What is expected: Every line that holds the word "contabilidade" needs to be copied from the data below.

Data supplied:
*** Begin section ***
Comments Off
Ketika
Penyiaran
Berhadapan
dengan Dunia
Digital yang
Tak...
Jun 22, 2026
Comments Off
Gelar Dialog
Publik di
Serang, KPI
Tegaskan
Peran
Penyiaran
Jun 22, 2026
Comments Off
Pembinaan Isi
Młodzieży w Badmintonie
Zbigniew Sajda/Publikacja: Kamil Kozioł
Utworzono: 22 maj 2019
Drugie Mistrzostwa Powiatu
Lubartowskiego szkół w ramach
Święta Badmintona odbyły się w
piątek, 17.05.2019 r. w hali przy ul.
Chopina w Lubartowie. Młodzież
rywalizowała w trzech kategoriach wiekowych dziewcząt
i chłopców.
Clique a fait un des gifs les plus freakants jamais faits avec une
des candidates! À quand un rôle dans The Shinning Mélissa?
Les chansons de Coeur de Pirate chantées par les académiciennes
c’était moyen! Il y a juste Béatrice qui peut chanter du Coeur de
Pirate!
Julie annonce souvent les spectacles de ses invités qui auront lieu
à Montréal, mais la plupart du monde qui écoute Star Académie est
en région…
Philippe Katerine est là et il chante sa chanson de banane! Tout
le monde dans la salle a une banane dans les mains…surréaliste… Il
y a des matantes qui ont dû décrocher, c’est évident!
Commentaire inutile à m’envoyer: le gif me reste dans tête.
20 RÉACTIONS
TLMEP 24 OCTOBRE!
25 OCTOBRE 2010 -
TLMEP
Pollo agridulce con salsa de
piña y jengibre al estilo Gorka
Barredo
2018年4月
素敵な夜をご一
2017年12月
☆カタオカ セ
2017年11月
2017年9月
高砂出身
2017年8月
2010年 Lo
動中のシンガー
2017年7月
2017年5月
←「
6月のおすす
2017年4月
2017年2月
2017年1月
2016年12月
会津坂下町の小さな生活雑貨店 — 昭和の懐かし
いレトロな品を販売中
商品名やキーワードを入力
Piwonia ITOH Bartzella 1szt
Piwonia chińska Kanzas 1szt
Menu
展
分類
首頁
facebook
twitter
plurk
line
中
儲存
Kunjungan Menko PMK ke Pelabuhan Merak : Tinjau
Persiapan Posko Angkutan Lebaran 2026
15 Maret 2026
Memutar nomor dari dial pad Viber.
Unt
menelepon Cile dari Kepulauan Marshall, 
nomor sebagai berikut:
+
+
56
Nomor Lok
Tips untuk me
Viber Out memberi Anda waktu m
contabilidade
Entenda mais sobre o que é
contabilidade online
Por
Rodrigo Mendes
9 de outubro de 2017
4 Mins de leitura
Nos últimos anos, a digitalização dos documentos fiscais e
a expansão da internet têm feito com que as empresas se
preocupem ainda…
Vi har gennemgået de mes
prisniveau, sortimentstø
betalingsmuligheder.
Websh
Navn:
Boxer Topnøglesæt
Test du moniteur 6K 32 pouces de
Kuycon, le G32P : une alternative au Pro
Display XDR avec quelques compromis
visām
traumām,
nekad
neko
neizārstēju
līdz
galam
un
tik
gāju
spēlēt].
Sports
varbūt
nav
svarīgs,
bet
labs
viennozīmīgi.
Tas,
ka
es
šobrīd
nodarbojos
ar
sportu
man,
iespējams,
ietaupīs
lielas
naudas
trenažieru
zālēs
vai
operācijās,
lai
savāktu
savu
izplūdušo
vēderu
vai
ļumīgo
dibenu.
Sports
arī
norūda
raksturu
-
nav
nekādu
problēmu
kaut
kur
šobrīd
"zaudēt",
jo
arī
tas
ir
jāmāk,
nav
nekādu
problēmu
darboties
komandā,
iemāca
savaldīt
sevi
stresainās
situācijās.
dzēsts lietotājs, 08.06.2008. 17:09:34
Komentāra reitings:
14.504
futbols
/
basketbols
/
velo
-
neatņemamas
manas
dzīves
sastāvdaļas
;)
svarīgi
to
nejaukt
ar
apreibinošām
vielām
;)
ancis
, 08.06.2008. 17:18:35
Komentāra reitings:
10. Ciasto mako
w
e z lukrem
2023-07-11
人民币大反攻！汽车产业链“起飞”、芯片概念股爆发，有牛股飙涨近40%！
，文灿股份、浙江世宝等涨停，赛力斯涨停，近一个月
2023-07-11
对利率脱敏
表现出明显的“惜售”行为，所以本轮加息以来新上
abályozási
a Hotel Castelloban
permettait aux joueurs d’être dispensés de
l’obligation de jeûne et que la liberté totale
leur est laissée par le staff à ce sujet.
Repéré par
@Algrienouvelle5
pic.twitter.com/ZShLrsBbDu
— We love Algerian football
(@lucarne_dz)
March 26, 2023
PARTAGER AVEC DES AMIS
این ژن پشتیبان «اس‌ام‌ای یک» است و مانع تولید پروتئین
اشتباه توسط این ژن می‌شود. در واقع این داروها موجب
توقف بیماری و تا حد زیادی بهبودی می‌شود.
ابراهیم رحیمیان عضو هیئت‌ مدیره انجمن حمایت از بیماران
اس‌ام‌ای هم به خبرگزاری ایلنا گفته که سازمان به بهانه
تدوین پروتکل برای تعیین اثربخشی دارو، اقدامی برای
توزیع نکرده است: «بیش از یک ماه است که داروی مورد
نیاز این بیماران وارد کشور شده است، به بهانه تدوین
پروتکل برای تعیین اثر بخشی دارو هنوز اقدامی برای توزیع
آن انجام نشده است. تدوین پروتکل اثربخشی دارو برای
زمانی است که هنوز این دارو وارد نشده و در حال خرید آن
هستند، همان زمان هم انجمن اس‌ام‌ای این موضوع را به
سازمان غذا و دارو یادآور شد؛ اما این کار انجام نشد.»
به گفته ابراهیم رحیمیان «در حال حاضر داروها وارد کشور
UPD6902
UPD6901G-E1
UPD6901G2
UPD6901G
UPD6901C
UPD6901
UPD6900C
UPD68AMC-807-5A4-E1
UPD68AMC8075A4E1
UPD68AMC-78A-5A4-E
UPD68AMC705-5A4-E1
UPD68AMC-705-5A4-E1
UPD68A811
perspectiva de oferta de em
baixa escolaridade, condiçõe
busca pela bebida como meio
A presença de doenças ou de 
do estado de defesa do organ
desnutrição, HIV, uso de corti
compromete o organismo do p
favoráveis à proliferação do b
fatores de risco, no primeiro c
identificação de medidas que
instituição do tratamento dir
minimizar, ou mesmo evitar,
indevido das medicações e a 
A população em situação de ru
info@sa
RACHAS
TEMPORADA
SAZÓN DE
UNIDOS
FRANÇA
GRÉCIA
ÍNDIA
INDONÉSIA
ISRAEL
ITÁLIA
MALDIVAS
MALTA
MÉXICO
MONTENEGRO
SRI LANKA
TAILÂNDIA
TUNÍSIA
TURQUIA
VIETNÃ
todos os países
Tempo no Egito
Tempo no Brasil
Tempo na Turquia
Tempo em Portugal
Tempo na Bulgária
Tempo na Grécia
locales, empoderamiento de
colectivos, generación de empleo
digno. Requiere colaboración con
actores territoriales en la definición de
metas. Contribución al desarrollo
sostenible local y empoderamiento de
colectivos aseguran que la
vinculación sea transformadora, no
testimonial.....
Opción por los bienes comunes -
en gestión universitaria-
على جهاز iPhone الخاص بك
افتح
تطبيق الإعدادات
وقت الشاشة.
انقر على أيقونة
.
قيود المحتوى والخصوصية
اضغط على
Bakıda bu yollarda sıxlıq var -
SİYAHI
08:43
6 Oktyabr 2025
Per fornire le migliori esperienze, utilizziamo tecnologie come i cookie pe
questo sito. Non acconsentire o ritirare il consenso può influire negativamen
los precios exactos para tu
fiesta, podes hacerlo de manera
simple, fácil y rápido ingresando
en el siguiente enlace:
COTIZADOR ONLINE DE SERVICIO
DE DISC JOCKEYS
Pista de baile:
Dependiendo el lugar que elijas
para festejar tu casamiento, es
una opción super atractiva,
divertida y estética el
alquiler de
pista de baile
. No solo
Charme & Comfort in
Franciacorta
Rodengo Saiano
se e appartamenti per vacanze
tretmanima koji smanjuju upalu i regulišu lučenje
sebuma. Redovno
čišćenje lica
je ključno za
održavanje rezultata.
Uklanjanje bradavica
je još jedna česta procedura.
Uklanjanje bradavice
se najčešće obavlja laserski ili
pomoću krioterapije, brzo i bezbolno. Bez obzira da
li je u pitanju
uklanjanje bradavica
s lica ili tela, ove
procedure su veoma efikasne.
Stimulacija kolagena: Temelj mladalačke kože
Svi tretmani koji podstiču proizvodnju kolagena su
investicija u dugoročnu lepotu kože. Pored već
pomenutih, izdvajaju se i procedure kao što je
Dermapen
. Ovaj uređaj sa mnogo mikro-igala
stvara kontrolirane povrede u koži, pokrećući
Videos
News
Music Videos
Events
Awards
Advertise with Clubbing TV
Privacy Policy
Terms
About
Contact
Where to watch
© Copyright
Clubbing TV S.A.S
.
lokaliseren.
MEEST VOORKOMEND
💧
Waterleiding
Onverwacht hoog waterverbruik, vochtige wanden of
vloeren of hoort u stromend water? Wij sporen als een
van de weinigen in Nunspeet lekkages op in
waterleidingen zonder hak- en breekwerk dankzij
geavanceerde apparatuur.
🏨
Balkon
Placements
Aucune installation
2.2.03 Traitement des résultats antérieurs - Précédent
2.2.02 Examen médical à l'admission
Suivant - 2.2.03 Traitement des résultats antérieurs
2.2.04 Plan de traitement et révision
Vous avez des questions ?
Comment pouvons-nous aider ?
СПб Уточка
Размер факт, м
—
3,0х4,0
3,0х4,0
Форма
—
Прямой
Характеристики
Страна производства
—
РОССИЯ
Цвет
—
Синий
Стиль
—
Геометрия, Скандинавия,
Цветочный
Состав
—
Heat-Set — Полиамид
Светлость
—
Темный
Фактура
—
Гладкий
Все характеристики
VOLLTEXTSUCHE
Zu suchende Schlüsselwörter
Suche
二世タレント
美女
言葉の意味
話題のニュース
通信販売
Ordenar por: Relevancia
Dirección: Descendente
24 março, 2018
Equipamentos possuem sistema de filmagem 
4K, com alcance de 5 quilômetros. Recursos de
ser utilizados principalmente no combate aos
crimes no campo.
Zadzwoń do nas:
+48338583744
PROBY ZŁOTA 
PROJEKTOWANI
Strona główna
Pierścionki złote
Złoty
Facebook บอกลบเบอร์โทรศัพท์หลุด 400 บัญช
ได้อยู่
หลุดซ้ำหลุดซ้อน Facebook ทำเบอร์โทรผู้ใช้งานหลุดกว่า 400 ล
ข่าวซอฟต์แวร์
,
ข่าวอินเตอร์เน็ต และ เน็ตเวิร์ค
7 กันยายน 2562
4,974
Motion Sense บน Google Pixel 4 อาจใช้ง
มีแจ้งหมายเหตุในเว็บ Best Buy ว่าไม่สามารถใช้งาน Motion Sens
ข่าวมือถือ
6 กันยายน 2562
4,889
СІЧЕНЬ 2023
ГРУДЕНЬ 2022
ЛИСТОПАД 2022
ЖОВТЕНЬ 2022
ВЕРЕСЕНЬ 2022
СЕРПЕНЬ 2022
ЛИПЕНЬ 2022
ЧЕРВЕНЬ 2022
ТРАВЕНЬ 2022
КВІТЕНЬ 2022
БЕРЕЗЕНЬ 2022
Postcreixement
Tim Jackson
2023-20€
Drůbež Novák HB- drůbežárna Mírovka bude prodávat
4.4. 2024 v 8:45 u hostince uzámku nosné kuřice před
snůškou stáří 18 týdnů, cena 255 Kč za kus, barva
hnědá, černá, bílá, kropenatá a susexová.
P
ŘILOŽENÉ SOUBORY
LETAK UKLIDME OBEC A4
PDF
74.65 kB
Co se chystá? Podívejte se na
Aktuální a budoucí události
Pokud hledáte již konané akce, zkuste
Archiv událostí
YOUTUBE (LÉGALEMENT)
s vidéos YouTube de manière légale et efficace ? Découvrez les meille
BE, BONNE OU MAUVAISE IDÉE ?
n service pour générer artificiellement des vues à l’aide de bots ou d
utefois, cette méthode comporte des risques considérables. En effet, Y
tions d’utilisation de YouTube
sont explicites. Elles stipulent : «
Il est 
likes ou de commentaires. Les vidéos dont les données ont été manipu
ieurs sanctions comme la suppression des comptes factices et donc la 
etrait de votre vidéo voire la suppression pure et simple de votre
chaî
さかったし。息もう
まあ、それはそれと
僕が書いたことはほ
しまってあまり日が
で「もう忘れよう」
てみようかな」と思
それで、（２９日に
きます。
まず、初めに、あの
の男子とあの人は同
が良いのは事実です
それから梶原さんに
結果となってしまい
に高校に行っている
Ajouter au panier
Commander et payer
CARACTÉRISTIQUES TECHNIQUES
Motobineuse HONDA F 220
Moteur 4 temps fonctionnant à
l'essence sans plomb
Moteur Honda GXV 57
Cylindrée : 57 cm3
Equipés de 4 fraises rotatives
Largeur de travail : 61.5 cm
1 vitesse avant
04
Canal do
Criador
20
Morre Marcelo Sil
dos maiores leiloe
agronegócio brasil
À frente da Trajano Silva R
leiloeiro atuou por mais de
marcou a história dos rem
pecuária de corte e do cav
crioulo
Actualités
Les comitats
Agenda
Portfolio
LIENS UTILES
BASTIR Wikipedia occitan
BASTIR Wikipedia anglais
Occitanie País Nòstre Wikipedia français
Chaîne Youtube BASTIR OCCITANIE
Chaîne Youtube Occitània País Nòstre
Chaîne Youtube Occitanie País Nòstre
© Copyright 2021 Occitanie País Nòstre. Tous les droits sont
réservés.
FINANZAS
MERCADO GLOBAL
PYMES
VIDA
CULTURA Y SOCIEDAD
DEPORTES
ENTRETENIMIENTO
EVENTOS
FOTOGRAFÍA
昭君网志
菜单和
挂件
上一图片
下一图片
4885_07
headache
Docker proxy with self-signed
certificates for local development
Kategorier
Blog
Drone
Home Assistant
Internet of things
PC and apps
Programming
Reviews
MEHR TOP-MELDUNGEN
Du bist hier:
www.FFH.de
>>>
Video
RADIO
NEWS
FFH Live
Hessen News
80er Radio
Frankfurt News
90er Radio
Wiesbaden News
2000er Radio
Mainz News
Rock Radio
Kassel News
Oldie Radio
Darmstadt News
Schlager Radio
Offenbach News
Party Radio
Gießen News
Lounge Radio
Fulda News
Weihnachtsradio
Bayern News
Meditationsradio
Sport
*** End section ***
Exercise solution:
contabilidade
contabilidade online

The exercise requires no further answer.